In the claims, as well as in the specification above, all transitional phrases such as “comprising,” “including,” “carrying,” “having,” “containing,” “involving,” “holding,” “composed of,” and the like are to be understood to be open-ended, i.e., to mean including but not limited to. Only the transitional phrases “consisting of” and “consisting essentially of” shall be closed or semi-closed transitional phrases, respectively.
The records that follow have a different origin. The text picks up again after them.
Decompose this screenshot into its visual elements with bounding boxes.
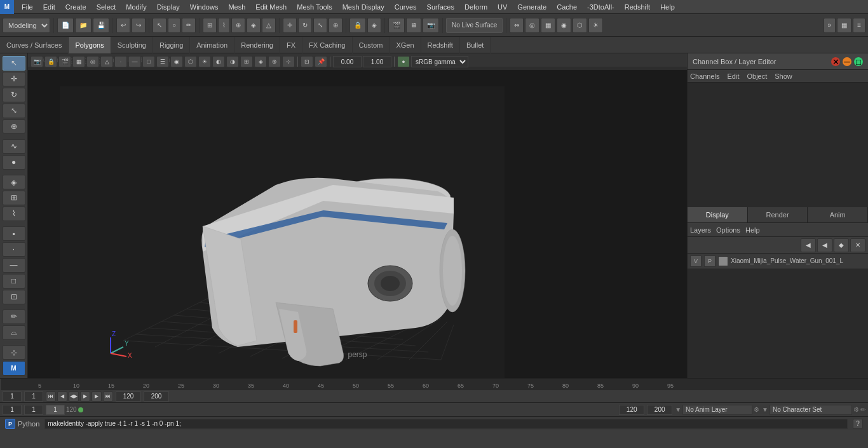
vp-sel-mode-btn[interactable]: ☰	[156, 56, 169, 67]
light-button[interactable]: ☀	[588, 18, 603, 33]
frame-field-1[interactable]	[3, 405, 22, 415]
lasso-tool-button[interactable]: ○	[168, 18, 180, 33]
vp-coord-x[interactable]	[333, 56, 362, 67]
vp-wireframe-btn[interactable]: ▦	[72, 56, 85, 67]
anim-layer-button[interactable]: No Anim Layer	[682, 405, 752, 415]
menu-cache[interactable]: Cache	[552, 0, 582, 14]
lock-button[interactable]: 🔒	[349, 18, 366, 33]
vp-snap-btn[interactable]: ⊕	[268, 56, 281, 67]
vp-pivot-btn[interactable]: ⊡	[301, 56, 313, 67]
tab-bullet[interactable]: Bullet	[460, 37, 491, 53]
vp-lock-btn[interactable]: 🔒	[44, 56, 57, 67]
new-file-button[interactable]: 📄	[57, 18, 74, 33]
tab-sculpting[interactable]: Sculpting	[111, 37, 153, 53]
tab-curves-surfaces[interactable]: Curves / Surfaces	[0, 37, 69, 53]
rotate-mode-button[interactable]: ↻	[3, 88, 25, 102]
vp-ao-btn[interactable]: ◑	[226, 56, 239, 67]
command-input[interactable]	[44, 419, 848, 429]
vp-gamma-dropdown[interactable]: sRGB gamma	[411, 56, 468, 67]
menu-mesh-tools[interactable]: Mesh Tools	[292, 0, 337, 14]
paint-tool-button[interactable]: ✏	[182, 18, 196, 33]
tab-rigging[interactable]: Rigging	[153, 37, 190, 53]
layer-vis-button[interactable]: ◆	[834, 238, 849, 252]
vp-shadow-btn[interactable]: ◐	[212, 56, 225, 67]
menu-surfaces[interactable]: Surfaces	[422, 0, 459, 14]
crease-button[interactable]: ⌓	[3, 325, 25, 340]
menu-create[interactable]: Create	[60, 0, 92, 14]
vp-xray-btn[interactable]: ◉	[170, 56, 183, 67]
start-frame-input[interactable]	[3, 391, 22, 402]
save-file-button[interactable]: 💾	[93, 18, 109, 33]
xray-button[interactable]: ◎	[525, 18, 539, 33]
playback-end-input[interactable]	[144, 391, 169, 402]
playback-end-field[interactable]	[619, 405, 644, 415]
select-tool-button[interactable]: ↖	[153, 18, 166, 33]
menu-edit-mesh[interactable]: Edit Mesh	[250, 0, 292, 14]
menu-redshift[interactable]: Redshift	[620, 0, 655, 14]
tab-custom[interactable]: Custom	[353, 37, 390, 53]
menu-select[interactable]: Select	[92, 0, 121, 14]
menu-uv[interactable]: UV	[492, 0, 512, 14]
ipr-button[interactable]: 🖥	[406, 18, 421, 33]
snap-normal-button[interactable]: △	[262, 18, 276, 33]
vp-film-btn[interactable]: 🎬	[58, 56, 71, 67]
new-layer-button[interactable]: ◀	[801, 238, 816, 252]
tab-anim[interactable]: Anim	[808, 207, 868, 222]
paint-weights-button[interactable]: ✏	[3, 309, 25, 324]
vp-grid-btn[interactable]: ⊞	[240, 56, 253, 67]
open-file-button[interactable]: 📁	[75, 18, 92, 33]
status-help-button[interactable]: ?	[853, 419, 863, 429]
edge-mode-button[interactable]: —	[3, 258, 25, 273]
menu-deform[interactable]: Deform	[459, 0, 492, 14]
channels-menu[interactable]: Channels	[690, 72, 719, 80]
vp-more-btn[interactable]: ⊹	[282, 56, 295, 67]
snap-grid-btn2[interactable]: ⊞	[3, 191, 25, 205]
texture-button[interactable]: ⬡	[573, 18, 587, 33]
layers-menu[interactable]: Layers	[690, 226, 711, 234]
universal-manip-button[interactable]: ⊕	[329, 18, 342, 33]
layer-visible-button[interactable]: V	[690, 255, 702, 267]
viewport[interactable]: View Shading Lighting Show Renderer Pane…	[28, 53, 687, 378]
menu-mesh[interactable]: Mesh	[223, 0, 250, 14]
redo-button[interactable]: ↪	[132, 18, 146, 33]
play-back-button[interactable]: ◀▶	[69, 391, 79, 402]
uvmap-mode-button[interactable]: ⊡	[3, 290, 25, 304]
sym-button[interactable]: ⇔	[510, 18, 524, 33]
vp-texture-btn[interactable]: ⬡	[184, 56, 197, 67]
menu-mesh-display[interactable]: Mesh Display	[337, 0, 390, 14]
layer-delete-button[interactable]: ✕	[850, 238, 865, 252]
menu-curves[interactable]: Curves	[390, 0, 422, 14]
vp-pin-btn[interactable]: 📌	[315, 56, 327, 67]
tab-polygons[interactable]: Polygons	[69, 37, 111, 53]
layer-row[interactable]: V P Xiaomi_Mijia_Pulse_Water_Gun_001_L	[688, 254, 868, 269]
vertex-mode-button[interactable]: ·	[3, 242, 25, 257]
edit-menu[interactable]: Edit	[727, 72, 739, 80]
mode-dropdown[interactable]: Modeling	[3, 18, 50, 33]
tab-redshift[interactable]: Redshift	[421, 37, 460, 53]
tab-display[interactable]: Display	[688, 207, 748, 222]
right-icons-button[interactable]: ≡	[853, 18, 865, 33]
menu-edit[interactable]: Edit	[38, 0, 60, 14]
end-frame-input[interactable]	[116, 391, 141, 402]
highlight-button[interactable]: ◈	[367, 18, 381, 33]
vp-point-btn[interactable]: ·	[114, 56, 127, 67]
layer-color-swatch[interactable]	[718, 256, 728, 266]
menu-windows[interactable]: Windows	[185, 0, 224, 14]
component-mode-button[interactable]: ▪	[3, 226, 25, 241]
snap-curve-button[interactable]: ⌇	[218, 18, 230, 33]
timeline-ruler[interactable]: 5 10 15 20 25 30 35 40 45 50 55 60 65 70…	[0, 379, 868, 390]
show-menu[interactable]: Show	[775, 72, 792, 80]
start-frame-input2[interactable]	[24, 391, 43, 402]
vp-light-btn[interactable]: ☀	[198, 56, 211, 67]
skip-to-end-button[interactable]: ⏭	[103, 391, 113, 402]
vp-coord-y[interactable]	[363, 56, 391, 67]
menu-file[interactable]: File	[17, 0, 38, 14]
menu-display[interactable]: Display	[152, 0, 185, 14]
undo-button[interactable]: ↩	[116, 18, 130, 33]
menu-modify[interactable]: Modify	[121, 0, 151, 14]
layer-playback-button[interactable]: P	[704, 255, 715, 267]
vp-hud-btn[interactable]: ◈	[254, 56, 267, 67]
wireframe-button[interactable]: ▦	[541, 18, 555, 33]
axis-button[interactable]: ⊹	[3, 345, 25, 360]
sculpt-button[interactable]: ●	[3, 155, 25, 170]
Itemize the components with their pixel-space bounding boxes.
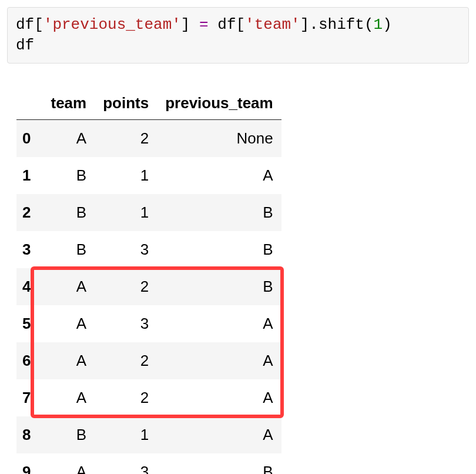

While several inventive embodiments have been described and illustrated herein, those of ordinary skill in the art will readily envision a variety of other means and/or structures for performing the function and/or obtaining the results and/or one or more of the advantages described herein, and each of such variations and/or modifications is deemed to be within the scope of the inventive embodiments described herein. More generally, those skilled in the art will readily appreciate that all parameters, dimensions, materials, and configurations described herein are meant to be exemplary and that the actual parameters, dimensions, materials, and/or configurations will depend upon the specific application or applications for which the inventive teachings is/are used. Those skilled in the art will recognize, or be able to ascertain using no more than routine experimentation, many equivalents to the specific inventive embodiments described herein. It is, therefore, to be understood that the foregoing embodiments are presented by way of example only and that, within the scope of the appended claims and equivalents thereto, inventive embodiments may be practiced otherwise than as specifically described and claimed. Inventive embodiments of the present disclosure are directed to each individual feature, system, article, material, kit, and/or method described herein. In addition, any combination of two or more such features, systems, articles, materials, kits, and/or methods, if such features, systems, articles, materials, kits, and/or methods are not mutually inconsistent, is included within the inventive scope of the present disclosure.